— EXERCISE OBJECTIVE —
Return the data below unchanged, without images.

[Document understanding data]
Segment Open

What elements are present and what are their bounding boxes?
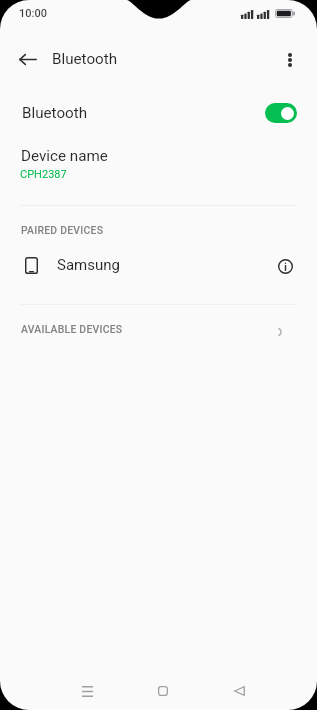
button[interactable]: More options (270, 40, 310, 80)
button[interactable]: Recent apps (69, 673, 105, 709)
button[interactable]: Samsung (0, 242, 317, 290)
staticText: CPH2387 (20, 168, 67, 181)
button[interactable]: Bluetooth on (265, 103, 297, 123)
button[interactable]: Device name (0, 140, 317, 188)
staticText: Bluetooth (52, 50, 118, 68)
button[interactable]: Navigate up (8, 39, 48, 79)
button[interactable]: Device details (273, 254, 298, 279)
staticText: Samsung (57, 256, 120, 274)
staticText: 10:00 (19, 7, 47, 20)
button[interactable]: Home (145, 673, 181, 709)
staticText: Bluetooth (22, 104, 88, 122)
staticText: PAIRED DEVICES (21, 224, 104, 236)
staticText: Device name (21, 147, 108, 165)
staticText: AVAILABLE DEVICES (21, 323, 123, 335)
button[interactable]: Back (221, 673, 257, 709)
button[interactable]: Bluetooth (0, 91, 317, 135)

Segment Closed

— ANSWER BELOW —
What elements are present and what are their bounding boxes?
button[interactable]: More options (270, 40, 310, 80)
button[interactable]: Recent apps (69, 673, 105, 709)
button[interactable]: Samsung (0, 242, 317, 290)
staticText: CPH2387 (20, 168, 67, 181)
button[interactable]: Bluetooth on (265, 103, 297, 123)
button[interactable]: Device name (0, 140, 317, 188)
staticText: Bluetooth (52, 50, 118, 68)
button[interactable]: Navigate up (8, 39, 48, 79)
button[interactable]: Device details (273, 254, 298, 279)
staticText: Samsung (57, 256, 120, 274)
staticText: 10:00 (19, 7, 47, 20)
button[interactable]: Home (145, 673, 181, 709)
staticText: Bluetooth (22, 104, 88, 122)
staticText: PAIRED DEVICES (21, 224, 104, 236)
staticText: Device name (21, 147, 108, 165)
staticText: AVAILABLE DEVICES (21, 323, 123, 335)
button[interactable]: Back (221, 673, 257, 709)
button[interactable]: Bluetooth (0, 91, 317, 135)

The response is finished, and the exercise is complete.